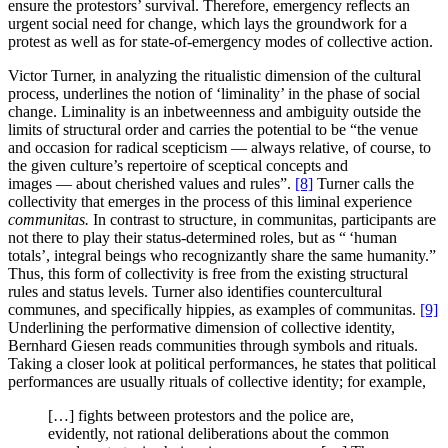
ensure the protestors’ survival. Therefore, emergency reflects an
urgent social need for change, which lays the groundwork for a
protest as well as for state-of-emergency modes of collective action.
Victor Turner, in analyzing the ritualistic dimension of the cultural
process, underlines the notion of ‘liminality’ in the phase of social
change. Liminality is an inbetweenness and ambiguity outside the
limits of structural order and carries the potential to be “the venue
and occasion for radical scepticism — always relative, of course, to
the given culture’s repertoire of sceptical concepts and
images — about cherished values and rules”.
[8]
Turner calls the
collectivity that emerges in the process of this liminal experience
communitas.
In contrast to structure, in communitas, participants are
not there to play their status-determined roles, but as “ ‘human
totals’, integral beings who recognizantly share the same humanity.”
Thus, this form of collectivity is free from the existing structural
rules and status levels. Turner also identifies countercultural
communes, and specifically hippies, as examples of communitas.
[9]
Underlining the performative dimension of collective identity,
Bernhard Giesen reads communities through symbols and rituals.
Taking a closer look at political performances, he states that political
performances are usually rituals of collective identity; for example,
[…] fights between protestors and the police are,
evidently, not rational deliberations about the common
═══
■ Aim of the task:
Check each line of the entries, and copy the ones that contain "dimension".

■ Solved exercise:
Victor Turner, in analyzing the ritualistic dimension of the cultural
Underlining the performative dimension of collective identity,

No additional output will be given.